▶ **ABOUT THIS EXERCISE**
Using the data below, print exactly the line with "Investor Relations", the line with "Express Soho 2nd October", and every line between them, but none of the pictures.

****************************************

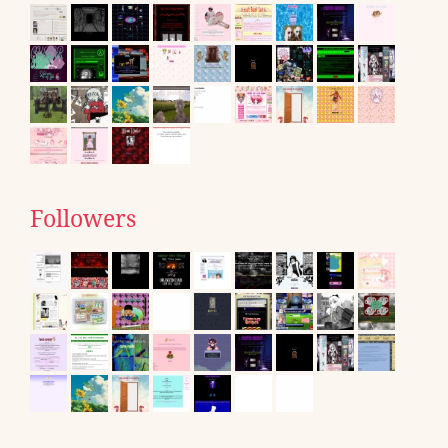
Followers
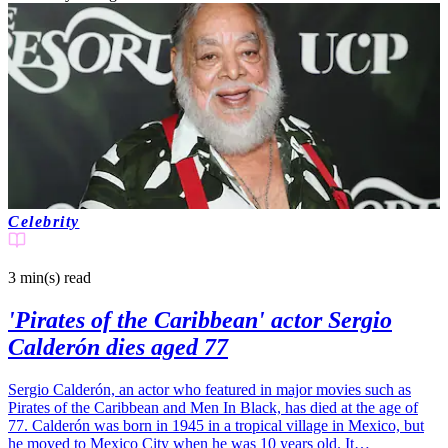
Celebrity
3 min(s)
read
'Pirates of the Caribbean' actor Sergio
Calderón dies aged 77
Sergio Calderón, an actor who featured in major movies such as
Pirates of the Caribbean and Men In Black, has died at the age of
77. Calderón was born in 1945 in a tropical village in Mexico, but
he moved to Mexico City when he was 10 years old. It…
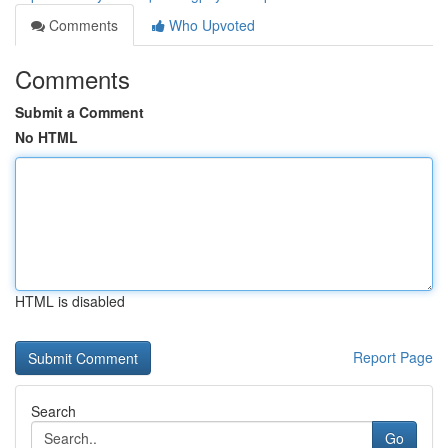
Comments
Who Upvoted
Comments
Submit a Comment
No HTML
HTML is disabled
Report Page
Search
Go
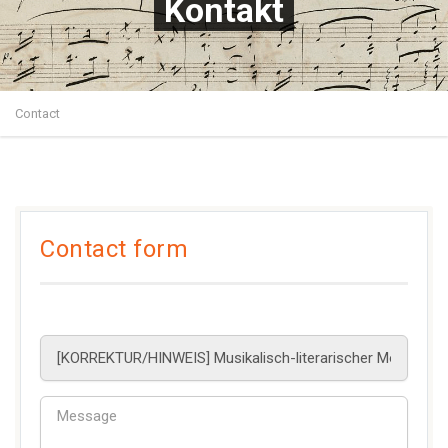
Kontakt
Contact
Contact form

****************************************

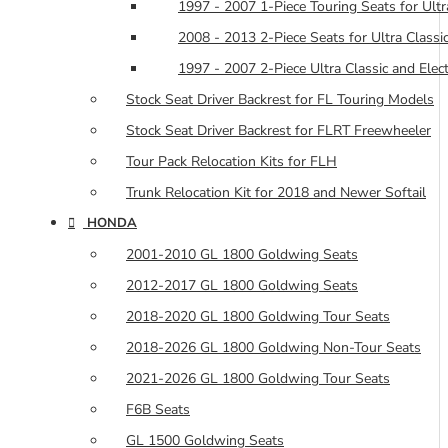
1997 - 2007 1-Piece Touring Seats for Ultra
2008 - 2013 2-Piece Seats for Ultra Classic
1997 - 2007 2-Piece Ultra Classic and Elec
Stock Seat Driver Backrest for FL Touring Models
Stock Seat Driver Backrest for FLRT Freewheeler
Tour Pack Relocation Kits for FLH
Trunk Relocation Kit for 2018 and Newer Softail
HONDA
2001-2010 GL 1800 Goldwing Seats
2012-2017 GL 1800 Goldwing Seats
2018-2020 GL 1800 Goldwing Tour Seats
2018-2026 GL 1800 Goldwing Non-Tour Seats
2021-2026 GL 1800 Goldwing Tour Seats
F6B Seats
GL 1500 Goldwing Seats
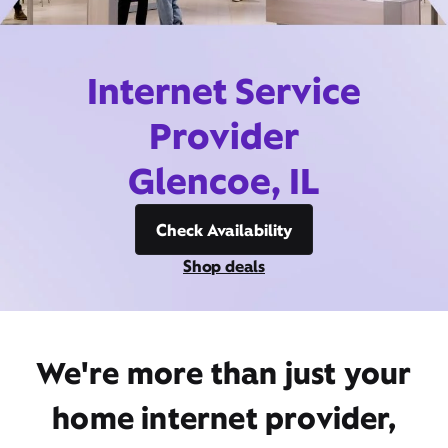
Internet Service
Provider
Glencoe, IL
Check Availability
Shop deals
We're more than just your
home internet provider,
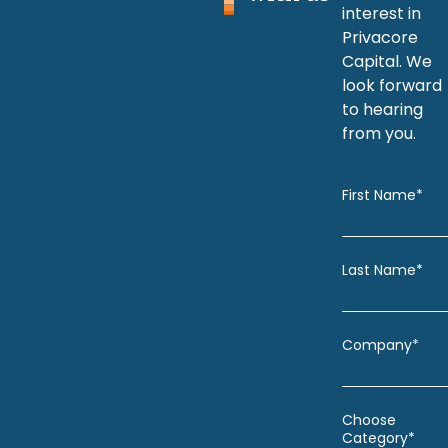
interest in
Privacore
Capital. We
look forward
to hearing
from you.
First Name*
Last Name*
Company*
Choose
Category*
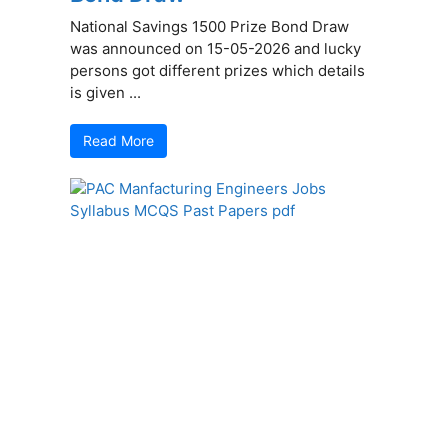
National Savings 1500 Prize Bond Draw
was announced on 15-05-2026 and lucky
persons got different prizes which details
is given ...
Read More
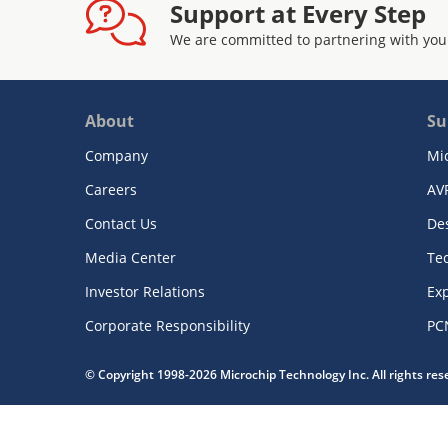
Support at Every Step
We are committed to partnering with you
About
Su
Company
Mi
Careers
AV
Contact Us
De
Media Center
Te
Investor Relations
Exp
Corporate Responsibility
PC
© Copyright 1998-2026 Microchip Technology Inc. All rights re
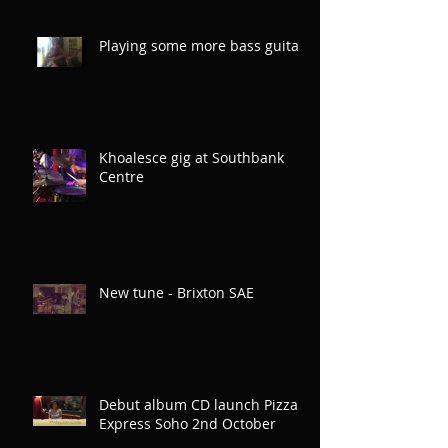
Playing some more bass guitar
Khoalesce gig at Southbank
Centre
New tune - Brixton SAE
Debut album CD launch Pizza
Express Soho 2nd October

****************************************

▶ **OUTPUT FOR THIS TASK**
Investor Relations
Exp
Corporate Responsibility
PC
© Copyright 1998-2026 Microchip Technology Inc. All rights re
Playing some more bass guitar
Khoalesce gig at Southbank
Centre
New tune - Brixton SAE
Debut album CD launch Pizza
Express Soho 2nd October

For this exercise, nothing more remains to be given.